More recent history...
I and my husband are both heavily involved in our children's sports. I noticed what I thought was an inappropriate relationship starting between my husband and another coach. It wasn't anything major - just joking around, talking what seemed was more than necessary, etc. I even told a good friend at one point that I just didn't trust this OW. She told me that she didn't think that I should worry. A couple of months goes by and I start noticing the little signs that are red flags in our relationship... the cell phone is starting to be on silent more often, he wants to take separate cars more often than not, I find the Find My IPhone app has been turned off on his phone, he's starting to watch porn more often, and finally we are beginning to fight more often. In the last couple of weeks the fights are happening about every other night and range from the very stupid to the somewhat stupid (most often about sex).
On Friday...
I get a phone call in the middle of the night from his brother but decide I don't want to answer it. But then I get worried that something happened. So I get up to check his phone and find text messages from his brother about his mom being put in the hospital followed by text messages from the OW. One of the first things I read is from her asking if he enjoys her company. His response is that he likes it more than she thinks. Her response was "Just for the sex or bc I'm just that awesome??!!" I am floored. I had suspicions but hadn't thought it had gone that far. I want to wake him up and confront him right away, but I don't. His mom has been in and out of the hospital for months with liver and kidney failure and I knew that this time was probably the last. He lost his dad at age 20 and now at 36 he is about to lose his mom. 
My dilemma...
It has been a couple of days. I am not sure that I am really in love with him anymore. I think I know this now because I haven't cried once since I read those messages. I actually don't feel much of anything. I still care about him though. I don't want to put him through a divorce while is mother is on her deathbed (she is in hospice now). But then again I don't know how long I can keep on pretending everything is okay. He blames all the fights/issues we've been having on his worry about losing his mother. And I know it is no excuse but I worry about our kids (ages 10 and 7) the effect this will have on them. They really have no idea that we are having problems (at least I don't think they have an idea). I don't want to be a part-time mom. I love my kids more than life and the idea of sharing them and not having them with me kills me. In fact I am tearing up now over this when I haven't teared up over anything else lately. I don't want to reconcile for their sake because I feel like that's what I did last time and look where it's gotten me.
I guess I'm just back to being sad and confused about what my next step should be. I have begun gathering information again. He is deleting her messages from his phone (I know because I can see online what numbers he sends/receives messages from). I added Find My iPhone back on his phone this morning while he was sleeping. And now I'm here writing all this down, hoping I will have a moment of clarity about what to do. Any advice or words of encouragement at this point are welcomed...


----------



## Chaparral (Jul 17, 2011)

Here is a link that will help you get your life back in order if you can find the strength to follow it. 

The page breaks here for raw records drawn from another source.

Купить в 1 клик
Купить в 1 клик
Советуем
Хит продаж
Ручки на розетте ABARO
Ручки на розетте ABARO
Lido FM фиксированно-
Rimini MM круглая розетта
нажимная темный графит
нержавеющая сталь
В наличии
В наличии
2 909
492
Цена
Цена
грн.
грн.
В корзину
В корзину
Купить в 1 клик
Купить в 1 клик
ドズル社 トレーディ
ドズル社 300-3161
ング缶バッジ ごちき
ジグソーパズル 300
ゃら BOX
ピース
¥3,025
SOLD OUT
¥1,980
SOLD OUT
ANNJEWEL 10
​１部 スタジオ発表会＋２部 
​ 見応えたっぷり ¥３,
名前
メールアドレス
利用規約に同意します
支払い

Good luck on the rest of your life, you can find someone who deserves you and is not a creep.

The Healing Heart: The 180


----------



## Headspin (May 13, 2012)

Sorry to hear all this Sosad

However the reality of this is that he's running rings around you and clearly has no intention of giving up this OW and has he's been at this for years now 

It will, I feel, sadly end in one way only. 

Again there's is a really really annoying aspect of this about control and manipulation.

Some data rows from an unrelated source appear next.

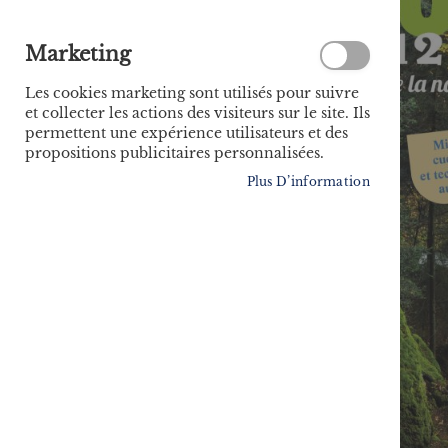
Marketing
Les cookies marketing sont utilisés pour suivre
et collecter les actions des visiteurs sur le site. Ils
permettent une expérience utilisateurs et des
propositions publicitaires personnalisées.
Plus D’information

Here are you thinking 'well I cant deal with all this now because of his sadly ill mother'. Thing is you/we tend to say that as if he, perpetrator of all this, does not know about his mother's terrible predicament!. 

The news is he knows about it just as much as you do and is imo relying on your delaying your reaction to his misdemeanors because of it all 

If you are delaying any confrontation out of respect to his mum fine and that's understandable but out of respect to your H - NOO! He does not deserve it

Go straight for the balls, I would


----------



## *needaunderstand* (Jun 11, 2012)

your problem is you feel bad for him, but he doesnt care about your feelings. he isnt going to change, and if he did he would have went to the MC, but he didnt. you should be happy. its not just his life. Its your life too. and your wasting much of your precious time on someone who is giving their time to someone else. MAKE YOU HAPPY!


----------



## MrB1542 (Jun 7, 2012)

chapparal said:


> Here is a link that will help you get your life back in order if you can find the strength to follow it.
> 
> Good luck on the rest of your life, you can find someone who deserves you and is not a creep.
> 
> The Healing Heart: The 180


thanks for the link.


----------



## Paladin (Oct 15, 2011)

Go through the regular steps of gathering hard proof. Put a VAR in the car, install mobile spy on his iphone, and a key logger/monitoring software on all the PCs/laptops. Once you have hard evidence of the affair, expose it to the OW husband/family as well as your own family and his mother. It may be harsh, but having his mother learn the truth is the right thing to do. If she chooses to talk to him about his terrible behavior, he may actually have to face the reality of being a bottom feeding scumbag. As mentioned above, he is perfectly aware of his mothers health, and has absolutely no problem sticking himself into another woman, using his mother to justify and excuse that deplorable behavior. His sense of entitlement is sickening, and you have absolutely no reason to put your needs on the back burner while he fking around on you.


----------



## Shaggy (Jul 17, 2011)

Remember this simple fact: HE is the one who chose to end your marriage, NOT YOU.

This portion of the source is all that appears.